Mr Benner argued that the premium reductions “do not come close” to reflecting the reduced payouts due to Covid.
He said the number of injury claims notified to car insurers in the second quarter of 2020 fell by 62%, and 49% by value, equating to £367m. Over the same period, the average motor insurance premium fell by “a meagre” 3%.
“This £367m drop in injury claims is likely to represent a bottom line in terms of the savings which motor insurers will make as a result of the pandemic.
“This is because the value of injury claims received in further quarters is also likely to be significantly lower, as data from the Compensation Recovery Unit and [Ministry of Justice] portal shows PI claims remain well below their pre-Covid level.

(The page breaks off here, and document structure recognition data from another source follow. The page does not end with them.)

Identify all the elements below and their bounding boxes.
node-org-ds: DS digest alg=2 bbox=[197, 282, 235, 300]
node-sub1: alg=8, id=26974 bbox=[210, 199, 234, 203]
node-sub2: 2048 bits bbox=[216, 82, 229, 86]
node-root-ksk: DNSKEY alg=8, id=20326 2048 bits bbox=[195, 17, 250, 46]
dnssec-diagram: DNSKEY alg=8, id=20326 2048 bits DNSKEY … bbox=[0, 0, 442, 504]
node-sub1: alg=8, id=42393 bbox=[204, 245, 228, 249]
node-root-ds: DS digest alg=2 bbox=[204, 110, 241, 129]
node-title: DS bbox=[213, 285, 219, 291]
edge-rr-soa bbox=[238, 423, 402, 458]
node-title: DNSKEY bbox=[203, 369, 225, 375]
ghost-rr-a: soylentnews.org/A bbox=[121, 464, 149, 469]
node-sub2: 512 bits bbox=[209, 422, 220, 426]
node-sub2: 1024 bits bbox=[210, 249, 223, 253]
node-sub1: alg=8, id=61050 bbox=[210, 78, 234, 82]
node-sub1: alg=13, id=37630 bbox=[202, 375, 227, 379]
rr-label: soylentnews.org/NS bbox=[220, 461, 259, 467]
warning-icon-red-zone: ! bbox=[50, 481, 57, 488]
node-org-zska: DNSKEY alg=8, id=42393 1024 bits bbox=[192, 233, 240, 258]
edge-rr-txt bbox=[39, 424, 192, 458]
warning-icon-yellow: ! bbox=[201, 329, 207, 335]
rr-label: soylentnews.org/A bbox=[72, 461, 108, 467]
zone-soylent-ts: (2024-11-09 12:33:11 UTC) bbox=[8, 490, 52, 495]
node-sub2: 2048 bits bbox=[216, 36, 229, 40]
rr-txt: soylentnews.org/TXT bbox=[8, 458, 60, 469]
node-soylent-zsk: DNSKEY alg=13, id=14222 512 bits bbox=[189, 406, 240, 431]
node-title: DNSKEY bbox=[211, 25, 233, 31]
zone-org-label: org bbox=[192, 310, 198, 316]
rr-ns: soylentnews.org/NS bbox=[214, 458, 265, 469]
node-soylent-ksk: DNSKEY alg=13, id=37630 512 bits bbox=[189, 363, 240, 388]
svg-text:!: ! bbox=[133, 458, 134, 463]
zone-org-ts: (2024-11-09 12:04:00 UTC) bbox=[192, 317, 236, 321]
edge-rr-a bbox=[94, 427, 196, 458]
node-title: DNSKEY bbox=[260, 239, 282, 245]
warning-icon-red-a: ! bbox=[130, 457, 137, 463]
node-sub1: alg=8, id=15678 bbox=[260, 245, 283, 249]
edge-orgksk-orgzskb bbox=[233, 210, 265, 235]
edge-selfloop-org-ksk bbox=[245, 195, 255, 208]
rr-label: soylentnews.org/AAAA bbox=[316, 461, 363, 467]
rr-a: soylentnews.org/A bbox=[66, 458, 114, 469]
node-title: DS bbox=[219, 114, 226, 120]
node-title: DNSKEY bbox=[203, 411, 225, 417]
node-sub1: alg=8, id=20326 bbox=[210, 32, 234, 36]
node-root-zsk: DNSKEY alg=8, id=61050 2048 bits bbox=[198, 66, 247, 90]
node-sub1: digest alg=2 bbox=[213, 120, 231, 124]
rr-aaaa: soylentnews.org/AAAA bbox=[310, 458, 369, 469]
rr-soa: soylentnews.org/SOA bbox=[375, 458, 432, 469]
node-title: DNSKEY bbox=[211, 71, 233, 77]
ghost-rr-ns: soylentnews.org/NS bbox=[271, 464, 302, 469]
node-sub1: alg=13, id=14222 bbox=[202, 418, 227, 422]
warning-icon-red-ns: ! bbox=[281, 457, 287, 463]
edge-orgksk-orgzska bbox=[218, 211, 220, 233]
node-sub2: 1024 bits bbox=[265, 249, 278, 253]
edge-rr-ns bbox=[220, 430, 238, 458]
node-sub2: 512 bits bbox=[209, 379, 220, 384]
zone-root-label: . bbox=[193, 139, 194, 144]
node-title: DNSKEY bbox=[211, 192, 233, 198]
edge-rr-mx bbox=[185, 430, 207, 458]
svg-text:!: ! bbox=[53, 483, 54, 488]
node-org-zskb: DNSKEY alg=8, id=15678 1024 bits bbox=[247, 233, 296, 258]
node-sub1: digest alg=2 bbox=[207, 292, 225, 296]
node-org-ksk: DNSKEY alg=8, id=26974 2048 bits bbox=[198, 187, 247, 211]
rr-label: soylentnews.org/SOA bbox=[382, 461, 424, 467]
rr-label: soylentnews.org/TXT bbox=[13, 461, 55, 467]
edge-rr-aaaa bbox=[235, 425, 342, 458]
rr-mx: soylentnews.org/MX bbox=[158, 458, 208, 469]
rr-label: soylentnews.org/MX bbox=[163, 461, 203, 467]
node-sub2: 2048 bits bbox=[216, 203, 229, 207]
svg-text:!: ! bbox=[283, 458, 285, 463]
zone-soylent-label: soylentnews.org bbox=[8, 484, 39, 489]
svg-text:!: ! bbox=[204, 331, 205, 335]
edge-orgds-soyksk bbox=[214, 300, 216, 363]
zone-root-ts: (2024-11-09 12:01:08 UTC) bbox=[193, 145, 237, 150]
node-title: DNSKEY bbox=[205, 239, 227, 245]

“In essence, insurers are once again failing to ensure that reductions in injury claims are reflected in the car insurance premiums, despite spending years telling government that lower premiums would result if personal injury reforms were followed through.”
The Financial Conduct Authority told insurers that, by 3 December, they should review their product lines and act “where products have not delivered the intended value to customers”.
This could include providing alternative benefits, reducing premiums or partial refunds of premiums paid.
Representatives of both APIL and the ABI will be speaking at the PI Futures conference session on 23 November on next April’s whiplash reforms.